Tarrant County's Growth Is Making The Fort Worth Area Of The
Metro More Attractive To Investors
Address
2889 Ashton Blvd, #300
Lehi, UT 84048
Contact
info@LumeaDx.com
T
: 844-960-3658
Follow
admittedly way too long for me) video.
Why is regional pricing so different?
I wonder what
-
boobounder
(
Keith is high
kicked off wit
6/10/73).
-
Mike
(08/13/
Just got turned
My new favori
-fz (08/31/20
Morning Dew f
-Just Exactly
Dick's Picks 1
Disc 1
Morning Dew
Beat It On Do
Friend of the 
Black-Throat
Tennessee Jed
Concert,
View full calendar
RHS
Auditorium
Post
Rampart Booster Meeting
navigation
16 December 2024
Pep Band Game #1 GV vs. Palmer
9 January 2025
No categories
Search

§

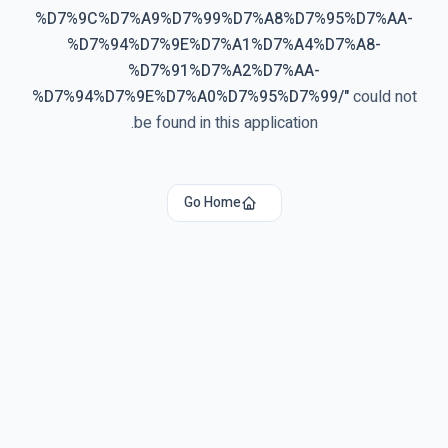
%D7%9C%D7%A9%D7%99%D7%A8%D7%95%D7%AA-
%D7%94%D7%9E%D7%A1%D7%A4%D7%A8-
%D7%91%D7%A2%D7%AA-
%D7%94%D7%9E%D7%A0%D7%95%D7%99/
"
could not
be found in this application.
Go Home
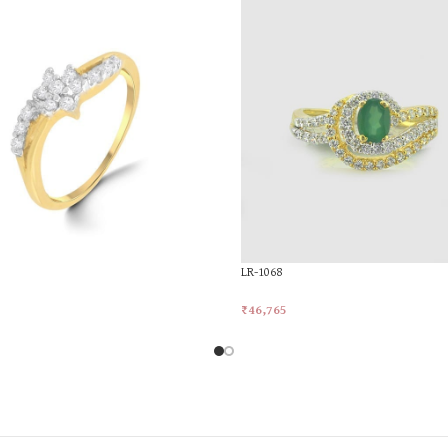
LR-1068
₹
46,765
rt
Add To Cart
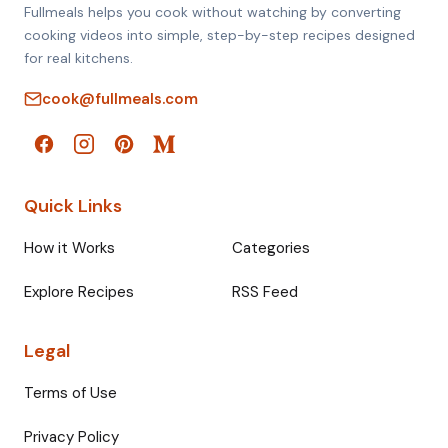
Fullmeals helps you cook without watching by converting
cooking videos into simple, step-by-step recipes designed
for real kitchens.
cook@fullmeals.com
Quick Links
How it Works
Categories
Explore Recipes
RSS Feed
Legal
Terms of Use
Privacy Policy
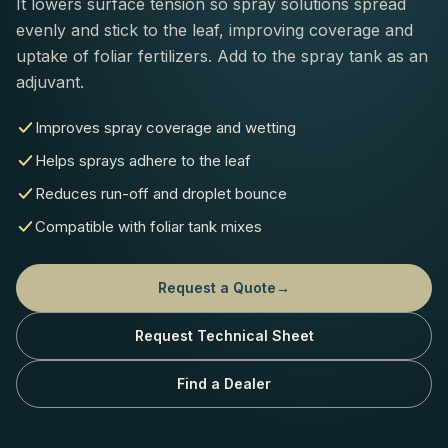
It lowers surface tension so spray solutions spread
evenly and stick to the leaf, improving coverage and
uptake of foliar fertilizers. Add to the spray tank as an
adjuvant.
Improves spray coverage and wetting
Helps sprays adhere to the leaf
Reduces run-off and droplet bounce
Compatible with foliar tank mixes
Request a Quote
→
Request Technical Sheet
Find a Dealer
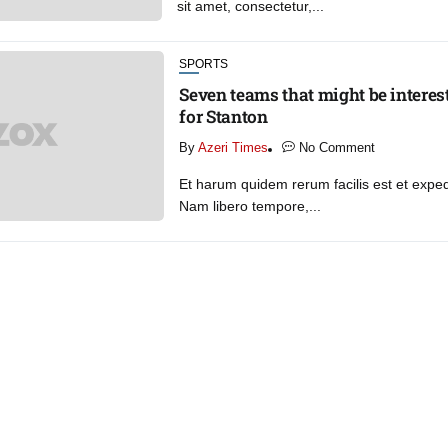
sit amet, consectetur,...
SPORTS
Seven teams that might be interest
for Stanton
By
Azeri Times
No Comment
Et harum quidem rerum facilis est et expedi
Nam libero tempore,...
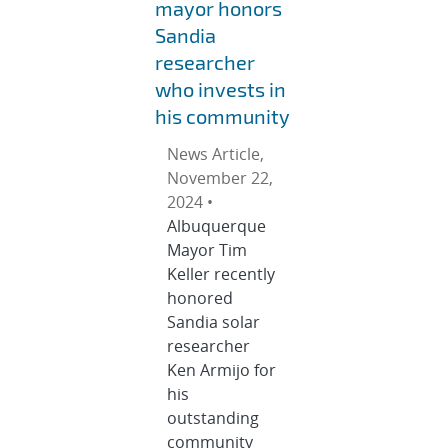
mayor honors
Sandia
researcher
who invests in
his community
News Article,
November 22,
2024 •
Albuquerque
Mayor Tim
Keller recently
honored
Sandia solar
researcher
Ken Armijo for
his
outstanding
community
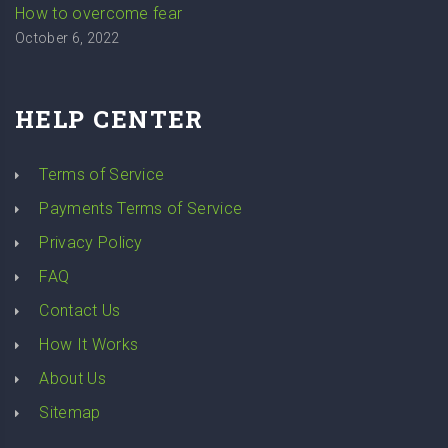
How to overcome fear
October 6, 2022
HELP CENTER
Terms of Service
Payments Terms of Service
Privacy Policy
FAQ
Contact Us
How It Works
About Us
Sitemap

§

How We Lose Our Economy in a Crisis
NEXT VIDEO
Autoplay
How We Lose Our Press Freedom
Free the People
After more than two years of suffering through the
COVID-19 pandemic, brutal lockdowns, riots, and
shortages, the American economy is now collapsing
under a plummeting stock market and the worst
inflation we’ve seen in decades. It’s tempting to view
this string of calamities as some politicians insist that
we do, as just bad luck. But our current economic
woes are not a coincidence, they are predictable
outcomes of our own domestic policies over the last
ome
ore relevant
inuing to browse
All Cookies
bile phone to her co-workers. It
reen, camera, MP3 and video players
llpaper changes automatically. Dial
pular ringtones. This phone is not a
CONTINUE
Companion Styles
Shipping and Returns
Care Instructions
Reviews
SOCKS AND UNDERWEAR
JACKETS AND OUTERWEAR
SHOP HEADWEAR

§

◆ **Exercise brief**
In the listing above, find the line containing "Tarrant County's Growth" and the line containing "Pep Band Game #1 GV vs. Palmer". Output them and every line between, exactly, and nothing else.

◆ **The answer**
Tarrant County's Growth Is Making The Fort Worth Area Of The
Metro More Attractive To Investors
Address
2889 Ashton Blvd, #300
Lehi, UT 84048
Contact
info@LumeaDx.com
T
: 844-960-3658
Follow
admittedly way too long for me) video.
Why is regional pricing so different?
I wonder what
-
boobounder
(
Keith is high
kicked off wit
6/10/73).
-
Mike
(08/13/
Just got turned
My new favori
-fz (08/31/20
Morning Dew f
-Just Exactly
Dick's Picks 1
Disc 1
Morning Dew
Beat It On Do
Friend of the 
Black-Throat
Tennessee Jed
Concert,
View full calendar
RHS
Auditorium
Post
Rampart Booster Meeting
navigation
16 December 2024
Pep Band Game #1 GV vs. Palmer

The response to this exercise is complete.